Papers on his office wall provide rules for reporting on delayed deaths and guidance on how to meet federal guidelines for counting cases as solved.
"We are immersed in numbers," said Blaskiewicz, who has been the city's homicide commander since September. "In all of the detective work I've done in the past, the numbers people care about (most) are homicide numbers."
In police parlance, when a case is resolved, it qualifies as "cleared." So far this year, St. Louis homicide detectives have recorded a clearance rate of 75%.

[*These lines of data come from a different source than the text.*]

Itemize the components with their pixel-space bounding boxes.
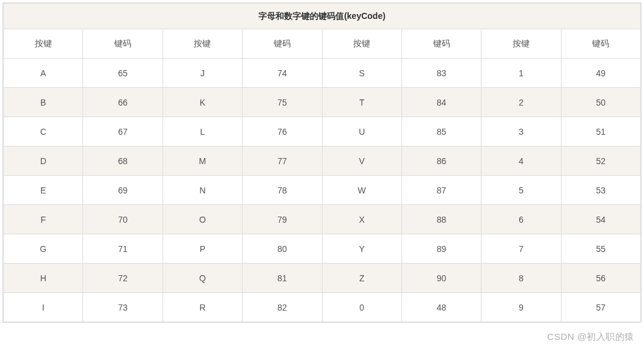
table-header-row: 按键 键码 按键 键码 按键 键码 按键 键码 [4, 29, 641, 59]
col-header: 键码 [243, 29, 322, 59]
col-header: 按键 [4, 29, 83, 59]
watermark-text: CSDN @初入职的猿 [547, 331, 634, 343]
key-cell: E [4, 176, 83, 205]
key-cell: O [163, 205, 242, 234]
key-cell: 7 [481, 234, 561, 264]
key-cell: H [4, 264, 83, 293]
key-cell: X [322, 205, 401, 234]
key-cell: 9 [481, 293, 561, 322]
col-header: 按键 [322, 29, 401, 59]
code-cell: 74 [243, 59, 322, 88]
key-cell: 1 [481, 59, 561, 88]
table-row: F 70 O 79 X 88 6 54 [4, 205, 641, 234]
code-cell: 76 [243, 117, 322, 146]
table-row: G 71 P 80 Y 89 7 55 [4, 234, 641, 264]
key-cell: L [163, 117, 242, 146]
code-cell: 88 [401, 205, 481, 234]
code-cell: 75 [243, 88, 322, 117]
code-cell: 66 [83, 88, 163, 117]
key-cell: Q [163, 264, 242, 293]
code-cell: 90 [401, 264, 481, 293]
code-cell: 67 [83, 117, 163, 146]
key-cell: N [163, 176, 242, 205]
table-row: D 68 M 77 V 86 4 52 [4, 146, 641, 176]
key-cell: Y [322, 234, 401, 264]
key-cell: M [163, 146, 242, 176]
code-cell: 80 [243, 234, 322, 264]
key-cell: W [322, 176, 401, 205]
code-cell: 50 [561, 88, 640, 117]
key-cell: K [163, 88, 242, 117]
table-row: C 67 L 76 U 85 3 51 [4, 117, 641, 146]
col-header: 按键 [481, 29, 561, 59]
key-cell: G [4, 234, 83, 264]
key-cell: 4 [481, 146, 561, 176]
key-cell: R [163, 293, 242, 322]
code-cell: 51 [561, 117, 640, 146]
col-header: 键码 [83, 29, 163, 59]
code-cell: 54 [561, 205, 640, 234]
key-cell: A [4, 59, 83, 88]
table-row: E 69 N 78 W 87 5 53 [4, 176, 641, 205]
key-cell: 3 [481, 117, 561, 146]
code-cell: 53 [561, 176, 640, 205]
code-cell: 68 [83, 146, 163, 176]
code-cell: 81 [243, 264, 322, 293]
code-cell: 65 [83, 59, 163, 88]
table-row: I 73 R 82 0 48 9 57 [4, 293, 641, 322]
key-cell: P [163, 234, 242, 264]
code-cell: 78 [243, 176, 322, 205]
code-cell: 87 [401, 176, 481, 205]
key-cell: 2 [481, 88, 561, 117]
key-cell: U [322, 117, 401, 146]
keycode-table-container: 字母和数字键的键码值(keyCode) 按键 键码 按键 键码 按键 键码 按键… [2, 2, 642, 323]
code-cell: 77 [243, 146, 322, 176]
key-cell: D [4, 146, 83, 176]
key-cell: B [4, 88, 83, 117]
code-cell: 49 [561, 59, 640, 88]
keycode-table: 字母和数字键的键码值(keyCode) 按键 键码 按键 键码 按键 键码 按键… [3, 3, 641, 322]
code-cell: 73 [83, 293, 163, 322]
code-cell: 72 [83, 264, 163, 293]
col-header: 键码 [561, 29, 640, 59]
key-cell: T [322, 88, 401, 117]
code-cell: 82 [243, 293, 322, 322]
key-cell: 5 [481, 176, 561, 205]
code-cell: 79 [243, 205, 322, 234]
key-cell: F [4, 205, 83, 234]
key-cell: C [4, 117, 83, 146]
code-cell: 85 [401, 117, 481, 146]
key-cell: 6 [481, 205, 561, 234]
code-cell: 70 [83, 205, 163, 234]
key-cell: 8 [481, 264, 561, 293]
code-cell: 84 [401, 88, 481, 117]
table-title: 字母和数字键的键码值(keyCode) [4, 4, 641, 29]
key-cell: V [322, 146, 401, 176]
key-cell: J [163, 59, 242, 88]
col-header: 键码 [401, 29, 481, 59]
table-row: B 66 K 75 T 84 2 50 [4, 88, 641, 117]
key-cell: 0 [322, 293, 401, 322]
code-cell: 71 [83, 234, 163, 264]
key-cell: I [4, 293, 83, 322]
code-cell: 86 [401, 146, 481, 176]
code-cell: 69 [83, 176, 163, 205]
key-cell: S [322, 59, 401, 88]
code-cell: 48 [401, 293, 481, 322]
col-header: 按键 [163, 29, 242, 59]
table-row: H 72 Q 81 Z 90 8 56 [4, 264, 641, 293]
code-cell: 57 [561, 293, 640, 322]
table-title-row: 字母和数字键的键码值(keyCode) [4, 4, 641, 29]
code-cell: 55 [561, 234, 640, 264]
code-cell: 52 [561, 146, 640, 176]
table-row: A 65 J 74 S 83 1 49 [4, 59, 641, 88]
key-cell: Z [322, 264, 401, 293]
code-cell: 83 [401, 59, 481, 88]
code-cell: 89 [401, 234, 481, 264]
code-cell: 56 [561, 264, 640, 293]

The number is bound to fluctuate before year's end, and it likely will dip in the summer, when murders typically spike. But as of the beginning of June, the clearance rate is on pace to be the best here in two decades.

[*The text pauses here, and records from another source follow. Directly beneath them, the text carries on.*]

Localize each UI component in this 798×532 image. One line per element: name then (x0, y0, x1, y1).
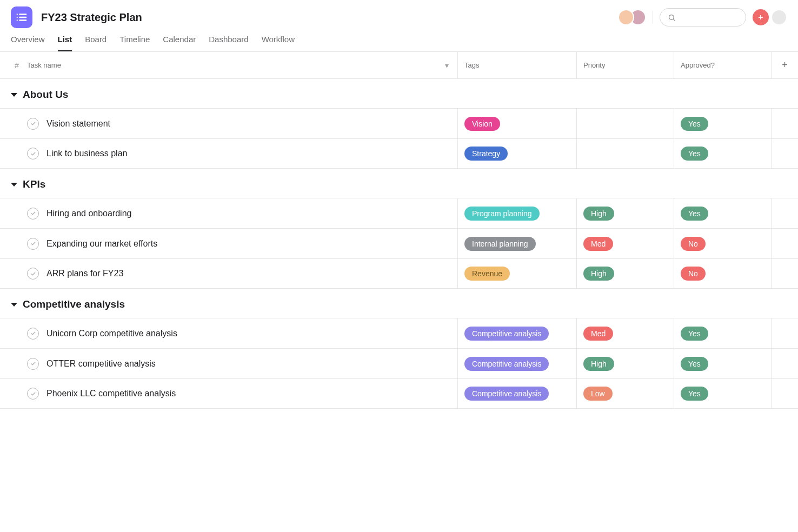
project-icon[interactable] (11, 6, 32, 28)
col-approved[interactable]: Approved? (681, 61, 715, 69)
tag-pill[interactable]: Revenue (464, 267, 510, 281)
task-name[interactable]: Hiring and onboarding (46, 209, 131, 218)
table-row[interactable]: Hiring and onboardingProgram planningHig… (0, 198, 798, 228)
section-header[interactable]: KPIs (0, 169, 798, 198)
complete-checkbox[interactable] (27, 118, 39, 130)
approved-pill[interactable]: No (681, 267, 706, 281)
task-cell[interactable]: Hiring and onboarding (23, 208, 457, 220)
tag-pill[interactable]: Competitive analysis (464, 357, 549, 371)
priority-pill[interactable]: High (583, 267, 614, 281)
task-cell[interactable]: OTTER competitive analysis (23, 358, 457, 370)
caret-down-icon[interactable] (11, 93, 17, 97)
caret-down-icon[interactable] (11, 303, 17, 307)
priority-cell[interactable]: Med (576, 229, 674, 258)
approved-cell[interactable]: Yes (674, 198, 771, 228)
complete-checkbox[interactable] (27, 148, 39, 159)
col-priority[interactable]: Priority (583, 61, 605, 69)
add-button[interactable] (753, 9, 769, 25)
approved-pill[interactable]: Yes (681, 207, 708, 221)
approved-cell[interactable]: Yes (674, 109, 771, 138)
complete-checkbox[interactable] (27, 208, 39, 220)
task-cell[interactable]: Phoenix LLC competitive analysis (23, 388, 457, 400)
tag-cell[interactable]: Competitive analysis (457, 379, 576, 408)
priority-cell[interactable]: High (576, 349, 674, 378)
tab-dashboard[interactable]: Dashboard (209, 35, 248, 51)
tab-workflow[interactable]: Workflow (262, 35, 295, 51)
task-name[interactable]: Link to business plan (46, 149, 127, 158)
approved-cell[interactable]: Yes (674, 139, 771, 168)
chevron-down-icon[interactable] (445, 61, 449, 70)
priority-pill[interactable]: Med (583, 327, 613, 341)
task-cell[interactable]: Expanding our market efforts (23, 238, 457, 250)
complete-checkbox[interactable] (27, 238, 39, 250)
task-name[interactable]: Vision statement (46, 119, 110, 129)
tag-cell[interactable]: Vision (457, 109, 576, 138)
task-name[interactable]: Expanding our market efforts (46, 239, 157, 249)
priority-cell[interactable]: Med (576, 318, 674, 348)
tag-cell[interactable]: Strategy (457, 139, 576, 168)
approved-pill[interactable]: Yes (681, 387, 708, 401)
complete-checkbox[interactable] (27, 358, 39, 370)
approved-cell[interactable]: No (674, 229, 771, 258)
task-name[interactable]: Unicorn Corp competitive analysis (46, 329, 177, 338)
tab-calendar[interactable]: Calendar (163, 35, 196, 51)
tag-pill[interactable]: Program planning (464, 207, 540, 221)
approved-pill[interactable]: Yes (681, 327, 708, 341)
priority-pill[interactable]: Low (583, 387, 613, 401)
table-row[interactable]: Link to business planStrategyYes (0, 138, 798, 169)
priority-pill[interactable]: High (583, 207, 614, 221)
tag-pill[interactable]: Vision (464, 117, 500, 131)
tag-pill[interactable]: Competitive analysis (464, 327, 549, 341)
approved-pill[interactable]: Yes (681, 357, 708, 371)
add-column-button[interactable]: + (771, 52, 798, 78)
approved-cell[interactable]: Yes (674, 379, 771, 408)
task-cell[interactable]: Vision statement (23, 118, 457, 130)
priority-cell[interactable] (576, 139, 674, 168)
tab-overview[interactable]: Overview (11, 35, 45, 51)
table-row[interactable]: Phoenix LLC competitive analysisCompetit… (0, 378, 798, 409)
tag-cell[interactable]: Competitive analysis (457, 349, 576, 378)
section-header[interactable]: Competitive analysis (0, 289, 798, 318)
priority-cell[interactable]: Low (576, 379, 674, 408)
caret-down-icon[interactable] (11, 183, 17, 187)
task-cell[interactable]: Unicorn Corp competitive analysis (23, 328, 457, 340)
tag-pill[interactable]: Internal planning (464, 237, 536, 251)
user-avatar[interactable] (771, 9, 787, 25)
task-name[interactable]: Phoenix LLC competitive analysis (46, 389, 176, 398)
approved-cell[interactable]: No (674, 259, 771, 288)
approved-cell[interactable]: Yes (674, 318, 771, 348)
project-title[interactable]: FY23 Strategic Plan (41, 11, 142, 24)
tab-list[interactable]: List (58, 35, 72, 51)
approved-pill[interactable]: Yes (681, 147, 708, 161)
approved-cell[interactable]: Yes (674, 349, 771, 378)
tag-cell[interactable]: Revenue (457, 259, 576, 288)
table-row[interactable]: Expanding our market effortsInternal pla… (0, 228, 798, 258)
member-avatars[interactable] (618, 9, 646, 25)
col-tags[interactable]: Tags (464, 61, 479, 69)
col-task-name[interactable]: Task name (27, 61, 61, 69)
tag-cell[interactable]: Program planning (457, 198, 576, 228)
avatar-member-1[interactable] (618, 9, 634, 25)
search-box[interactable] (660, 8, 746, 26)
approved-pill[interactable]: Yes (681, 117, 708, 131)
table-row[interactable]: ARR plans for FY23RevenueHighNo (0, 258, 798, 289)
tag-cell[interactable]: Competitive analysis (457, 318, 576, 348)
task-name[interactable]: ARR plans for FY23 (46, 269, 123, 278)
tag-cell[interactable]: Internal planning (457, 229, 576, 258)
approved-pill[interactable]: No (681, 237, 706, 251)
table-row[interactable]: Unicorn Corp competitive analysisCompeti… (0, 318, 798, 348)
complete-checkbox[interactable] (27, 328, 39, 340)
task-name[interactable]: OTTER competitive analysis (46, 359, 156, 369)
priority-pill[interactable]: Med (583, 237, 613, 251)
priority-cell[interactable] (576, 109, 674, 138)
priority-cell[interactable]: High (576, 259, 674, 288)
table-row[interactable]: OTTER competitive analysisCompetitive an… (0, 348, 798, 378)
tag-pill[interactable]: Strategy (464, 147, 508, 161)
priority-pill[interactable]: High (583, 357, 614, 371)
complete-checkbox[interactable] (27, 268, 39, 280)
task-cell[interactable]: Link to business plan (23, 148, 457, 159)
task-cell[interactable]: ARR plans for FY23 (23, 268, 457, 280)
tab-board[interactable]: Board (85, 35, 107, 51)
tag-pill[interactable]: Competitive analysis (464, 387, 549, 401)
table-row[interactable]: Vision statementVisionYes (0, 108, 798, 138)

"We're running fairly strong," Blaskiewicz said in an interview. "We've been holding steady at that rate, which is great. The goal is to try to keep it that high or even raise it by the end of the year."
Homicide clearance rates are perhaps the most crucial metric for measuring a police department's success at crime-solving — especially in a city like St. Louis, where yearly murder rates are consistently among the highest in the country.

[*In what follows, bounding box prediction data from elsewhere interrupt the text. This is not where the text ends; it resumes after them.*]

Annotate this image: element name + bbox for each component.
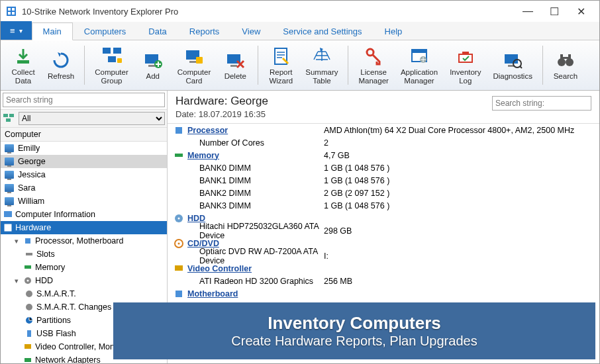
svg-rect-6 (103, 48, 111, 54)
section-motherboard[interactable]: Motherboard (168, 287, 599, 300)
usb-icon (25, 329, 34, 338)
computer-card-button[interactable]: ComputerCard (172, 43, 217, 87)
computer-icon (5, 144, 14, 152)
svg-rect-51 (175, 127, 182, 134)
report-wizard-icon (270, 45, 292, 68)
banner-subtitle: Create Hardware Reports, Plan Upgrades (231, 334, 477, 349)
add-button[interactable]: Add (134, 43, 172, 87)
svg-rect-46 (27, 330, 31, 337)
computer-item[interactable]: William (1, 195, 167, 208)
inventory-log-icon (454, 45, 477, 68)
tab-data[interactable]: Data (137, 23, 177, 40)
diagnostics-button[interactable]: Diagnostics (487, 43, 538, 87)
svg-rect-48 (25, 358, 31, 362)
info-icon (3, 210, 13, 219)
filter-icon (3, 113, 16, 124)
network-icon (23, 355, 32, 363)
partitions-icon (25, 316, 34, 325)
application-icon (408, 45, 430, 68)
tree-processor[interactable]: ▾Processor, Motherboard (1, 234, 167, 248)
row-bank1: BANK1 DIMM1 GB (1 048 576 ) (168, 174, 599, 187)
tab-service[interactable]: Service and Settings (272, 23, 373, 40)
svg-rect-8 (108, 56, 116, 62)
hdd-icon (174, 214, 186, 223)
svg-rect-17 (230, 65, 237, 67)
svg-rect-3 (8, 12, 11, 15)
tab-main[interactable]: Main (32, 23, 73, 40)
computer-icon (5, 171, 14, 179)
download-icon (12, 45, 34, 68)
report-wizard-button[interactable]: ReportWizard (262, 43, 299, 87)
svg-rect-33 (3, 114, 8, 117)
add-computer-icon (142, 49, 164, 71)
computer-group-button[interactable]: ComputerGroup (89, 43, 134, 87)
computer-item[interactable]: Jessica (1, 168, 167, 181)
delete-button[interactable]: Delete (217, 43, 254, 87)
search-button[interactable]: Search (547, 43, 584, 87)
collect-data-button[interactable]: CollectData (5, 43, 42, 87)
close-button[interactable]: ✕ (568, 2, 594, 21)
license-manager-button[interactable]: LicenseManager (352, 43, 394, 87)
filter-select[interactable]: All (19, 112, 165, 125)
monitor-icon (23, 342, 32, 351)
svg-rect-25 (505, 54, 518, 64)
tree-smart[interactable]: S.M.A.R.T. (1, 287, 167, 300)
smart-icon (25, 289, 34, 298)
computer-card-icon (183, 45, 205, 68)
svg-point-44 (26, 304, 32, 310)
svg-rect-32 (563, 57, 568, 59)
computer-item[interactable]: George (1, 155, 167, 168)
row-bank0: BANK0 DIMM1 GB (1 048 576 ) (168, 161, 599, 174)
page-date: Date: 18.07.2019 16:35 (175, 109, 492, 119)
summary-table-button[interactable]: SummaryTable (299, 43, 344, 87)
svg-rect-11 (148, 65, 155, 67)
sidebar-search-input[interactable] (3, 93, 165, 107)
row-hdd-item: Hitachi HDP725032GLA360 ATA Device298 GB (168, 224, 599, 237)
svg-rect-5 (17, 60, 29, 64)
promo-banner: Inventory Computers Create Hardware Repo… (113, 302, 595, 359)
minimize-button[interactable]: — (515, 2, 541, 21)
refresh-button[interactable]: Refresh (42, 43, 80, 87)
file-menu-button[interactable]: ≡▾ (1, 21, 32, 40)
tab-view[interactable]: View (230, 23, 272, 40)
svg-rect-21 (412, 50, 426, 53)
inventory-log-button[interactable]: InventoryLog (444, 43, 487, 87)
cd-icon (174, 239, 186, 248)
cpu-icon (23, 236, 32, 246)
window-title: 10-Strike Network Inventory Explorer Pro (22, 7, 515, 17)
binoculars-icon (554, 49, 577, 71)
computer-icon (5, 184, 14, 192)
computer-list: Emilly George Jessica Sara William (1, 142, 167, 208)
computer-item[interactable]: Emilly (1, 142, 167, 155)
row-video-item: ATI Radeon HD 3200 Graphics256 MB (168, 275, 599, 287)
detail-search-input[interactable] (492, 96, 591, 111)
section-memory[interactable]: Memory4,7 GB (168, 149, 599, 161)
ribbon-tabs: ≡▾ Main Computers Data Reports View Serv… (1, 22, 599, 40)
maximize-button[interactable]: ☐ (541, 2, 568, 21)
application-manager-button[interactable]: ApplicationManager (395, 43, 444, 87)
section-processor[interactable]: ProcessorAMD Athlon(tm) 64 X2 Dual Core … (168, 124, 599, 136)
tree-hdd[interactable]: ▾HDD (1, 274, 167, 287)
category-hardware[interactable]: Hardware (1, 221, 167, 234)
computer-item[interactable]: Sara (1, 181, 167, 195)
svg-rect-37 (5, 224, 11, 231)
section-video[interactable]: Video Controller (168, 262, 599, 275)
svg-rect-15 (196, 57, 203, 64)
svg-rect-4 (12, 12, 15, 15)
svg-rect-38 (25, 238, 30, 244)
tree-memory[interactable]: Memory (1, 261, 167, 274)
tab-reports[interactable]: Reports (178, 23, 231, 40)
category-computer-information[interactable]: Computer Information (1, 208, 167, 221)
svg-point-54 (178, 217, 180, 219)
svg-rect-40 (25, 265, 31, 269)
svg-rect-9 (117, 58, 122, 63)
hdd-icon (23, 276, 32, 285)
svg-rect-58 (175, 291, 182, 297)
computer-panel-header: Computer (1, 128, 167, 142)
app-icon (6, 6, 17, 17)
tree-slots[interactable]: Slots (1, 248, 167, 261)
svg-rect-24 (462, 52, 469, 54)
tab-help[interactable]: Help (374, 23, 414, 40)
tab-computers[interactable]: Computers (73, 23, 138, 40)
svg-rect-34 (9, 114, 14, 117)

Police don't offer a single reason for this year's improvement, but Blaskiewicz said it's due in part to the growing number of surveillance cameras throughout the city and better communication across the department.
Clearances are more than just a simple yardstick for how many of the current year's homicides were solved. A clearance rate gives detectives credit for solving old cases. And the rate includes instances where police are confident they have the killer but prosecutors refuse to file charges, put the case on hold or tell detectives to do more investigative work.
Clearance rates show the public how police departments and prosecutors respond to crime, said Richard Rosenfeld, a criminology professor at the University of Missouri-St. Louis and a former president of the American Society of Criminology. Low clearance rates for violent crimes like murder leave dangerous people on the street, he added, while higher rates signal enforcement and investigation strategies are working.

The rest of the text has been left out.